Records to use START

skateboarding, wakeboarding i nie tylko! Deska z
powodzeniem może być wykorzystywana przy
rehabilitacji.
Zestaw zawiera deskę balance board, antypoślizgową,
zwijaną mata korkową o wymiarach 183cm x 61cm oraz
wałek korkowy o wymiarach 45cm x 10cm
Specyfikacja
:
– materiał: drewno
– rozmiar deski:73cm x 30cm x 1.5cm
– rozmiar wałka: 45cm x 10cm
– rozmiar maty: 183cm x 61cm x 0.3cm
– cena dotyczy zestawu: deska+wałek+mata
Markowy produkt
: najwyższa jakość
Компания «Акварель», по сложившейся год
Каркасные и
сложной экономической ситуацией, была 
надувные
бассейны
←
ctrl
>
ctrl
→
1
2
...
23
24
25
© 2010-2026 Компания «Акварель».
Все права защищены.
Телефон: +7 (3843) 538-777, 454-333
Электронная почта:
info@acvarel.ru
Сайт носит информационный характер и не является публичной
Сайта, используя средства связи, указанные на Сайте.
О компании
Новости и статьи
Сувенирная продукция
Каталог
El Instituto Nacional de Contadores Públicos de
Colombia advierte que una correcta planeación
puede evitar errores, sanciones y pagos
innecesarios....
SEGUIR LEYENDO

Records to use END
Records to use START

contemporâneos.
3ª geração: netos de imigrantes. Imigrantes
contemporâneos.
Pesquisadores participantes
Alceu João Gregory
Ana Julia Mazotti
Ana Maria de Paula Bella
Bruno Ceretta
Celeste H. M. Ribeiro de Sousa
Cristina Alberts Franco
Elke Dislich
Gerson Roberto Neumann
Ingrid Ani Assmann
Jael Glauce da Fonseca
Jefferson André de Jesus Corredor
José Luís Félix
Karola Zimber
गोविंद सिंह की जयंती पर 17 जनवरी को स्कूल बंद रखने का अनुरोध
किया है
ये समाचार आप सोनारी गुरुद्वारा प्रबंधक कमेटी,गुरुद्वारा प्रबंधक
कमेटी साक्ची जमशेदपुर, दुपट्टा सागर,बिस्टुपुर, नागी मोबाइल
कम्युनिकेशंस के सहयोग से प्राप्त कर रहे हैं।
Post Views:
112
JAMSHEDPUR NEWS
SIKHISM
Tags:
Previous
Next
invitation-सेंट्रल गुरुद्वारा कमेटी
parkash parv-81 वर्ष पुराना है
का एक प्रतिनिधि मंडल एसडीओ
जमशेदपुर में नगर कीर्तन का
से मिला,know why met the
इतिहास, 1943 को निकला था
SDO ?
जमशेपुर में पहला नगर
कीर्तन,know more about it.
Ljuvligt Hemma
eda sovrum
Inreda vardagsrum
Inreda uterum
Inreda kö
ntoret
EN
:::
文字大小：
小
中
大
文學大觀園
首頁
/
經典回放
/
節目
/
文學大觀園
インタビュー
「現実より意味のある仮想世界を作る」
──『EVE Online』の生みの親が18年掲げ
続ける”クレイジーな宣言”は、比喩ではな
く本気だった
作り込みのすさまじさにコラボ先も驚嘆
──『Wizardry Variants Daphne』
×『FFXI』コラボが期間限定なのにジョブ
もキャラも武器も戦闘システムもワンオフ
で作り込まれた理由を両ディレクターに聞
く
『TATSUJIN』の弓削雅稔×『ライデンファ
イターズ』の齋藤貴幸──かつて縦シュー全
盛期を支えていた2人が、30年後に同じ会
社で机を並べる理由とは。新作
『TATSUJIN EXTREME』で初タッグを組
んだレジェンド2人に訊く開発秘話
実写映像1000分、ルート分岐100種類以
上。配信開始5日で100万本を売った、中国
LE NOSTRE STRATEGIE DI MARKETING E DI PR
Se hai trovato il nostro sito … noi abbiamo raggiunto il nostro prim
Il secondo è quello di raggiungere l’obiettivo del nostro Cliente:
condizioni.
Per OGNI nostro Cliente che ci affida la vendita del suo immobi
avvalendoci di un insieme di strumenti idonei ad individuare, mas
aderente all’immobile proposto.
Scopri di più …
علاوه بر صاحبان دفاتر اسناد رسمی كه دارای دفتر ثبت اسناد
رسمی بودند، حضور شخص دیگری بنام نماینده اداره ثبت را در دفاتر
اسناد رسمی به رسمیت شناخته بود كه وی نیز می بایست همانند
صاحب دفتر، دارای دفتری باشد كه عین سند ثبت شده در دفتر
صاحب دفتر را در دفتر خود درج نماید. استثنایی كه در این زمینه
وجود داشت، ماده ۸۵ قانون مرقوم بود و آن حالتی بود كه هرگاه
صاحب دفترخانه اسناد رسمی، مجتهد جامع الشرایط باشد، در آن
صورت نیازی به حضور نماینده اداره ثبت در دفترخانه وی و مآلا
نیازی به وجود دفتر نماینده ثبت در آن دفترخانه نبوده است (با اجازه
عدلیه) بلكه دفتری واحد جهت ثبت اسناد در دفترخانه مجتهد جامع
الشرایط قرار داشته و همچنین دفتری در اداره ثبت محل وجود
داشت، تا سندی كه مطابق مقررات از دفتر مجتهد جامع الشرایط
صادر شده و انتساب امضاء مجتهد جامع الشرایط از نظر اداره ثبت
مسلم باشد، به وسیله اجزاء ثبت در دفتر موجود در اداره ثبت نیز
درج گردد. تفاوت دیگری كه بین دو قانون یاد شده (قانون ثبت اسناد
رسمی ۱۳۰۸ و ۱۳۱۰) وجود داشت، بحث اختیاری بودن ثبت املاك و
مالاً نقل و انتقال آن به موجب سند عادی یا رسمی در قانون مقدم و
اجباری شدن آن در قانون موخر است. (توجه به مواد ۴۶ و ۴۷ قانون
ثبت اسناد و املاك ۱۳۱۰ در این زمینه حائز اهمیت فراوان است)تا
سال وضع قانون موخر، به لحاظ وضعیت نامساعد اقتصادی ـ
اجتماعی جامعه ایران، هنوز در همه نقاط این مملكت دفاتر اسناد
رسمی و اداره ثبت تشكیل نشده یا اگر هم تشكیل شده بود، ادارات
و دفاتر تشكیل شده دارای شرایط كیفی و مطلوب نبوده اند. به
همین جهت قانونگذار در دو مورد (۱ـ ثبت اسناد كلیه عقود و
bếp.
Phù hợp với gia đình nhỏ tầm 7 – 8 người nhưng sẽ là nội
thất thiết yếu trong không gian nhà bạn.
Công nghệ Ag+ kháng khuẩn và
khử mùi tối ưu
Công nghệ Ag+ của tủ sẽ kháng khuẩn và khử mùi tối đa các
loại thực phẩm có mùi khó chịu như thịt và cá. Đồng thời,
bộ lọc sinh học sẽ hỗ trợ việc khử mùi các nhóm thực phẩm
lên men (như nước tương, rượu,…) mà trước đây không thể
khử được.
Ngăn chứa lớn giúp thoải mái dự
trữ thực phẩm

Records to use END
Records to use START

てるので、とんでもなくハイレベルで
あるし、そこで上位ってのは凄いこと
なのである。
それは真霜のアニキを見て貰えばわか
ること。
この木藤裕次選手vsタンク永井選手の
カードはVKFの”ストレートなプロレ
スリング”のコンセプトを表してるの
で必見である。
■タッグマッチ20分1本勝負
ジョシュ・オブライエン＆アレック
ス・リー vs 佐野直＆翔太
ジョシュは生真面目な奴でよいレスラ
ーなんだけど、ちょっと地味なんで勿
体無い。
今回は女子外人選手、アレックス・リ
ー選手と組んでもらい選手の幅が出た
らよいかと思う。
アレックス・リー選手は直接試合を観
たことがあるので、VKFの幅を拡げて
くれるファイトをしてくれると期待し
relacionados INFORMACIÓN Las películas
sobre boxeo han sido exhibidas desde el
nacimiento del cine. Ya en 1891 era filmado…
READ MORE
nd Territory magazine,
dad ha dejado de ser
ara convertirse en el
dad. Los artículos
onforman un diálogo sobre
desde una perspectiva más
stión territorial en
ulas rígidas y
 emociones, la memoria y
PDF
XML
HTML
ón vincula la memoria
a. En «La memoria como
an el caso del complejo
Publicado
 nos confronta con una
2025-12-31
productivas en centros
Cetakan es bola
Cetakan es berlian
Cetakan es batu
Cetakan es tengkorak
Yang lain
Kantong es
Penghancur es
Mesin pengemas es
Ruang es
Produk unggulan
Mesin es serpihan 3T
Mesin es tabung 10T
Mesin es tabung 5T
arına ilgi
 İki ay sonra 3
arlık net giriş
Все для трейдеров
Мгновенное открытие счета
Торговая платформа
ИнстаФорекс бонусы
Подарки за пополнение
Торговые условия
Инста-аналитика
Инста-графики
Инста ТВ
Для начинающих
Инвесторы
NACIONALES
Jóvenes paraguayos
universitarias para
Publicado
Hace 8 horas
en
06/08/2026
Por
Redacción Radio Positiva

Records to use END

→ What to work on: Tally the lines of the material in which the word "املاك" appears. Output the count alone.

→ Exercise result: 2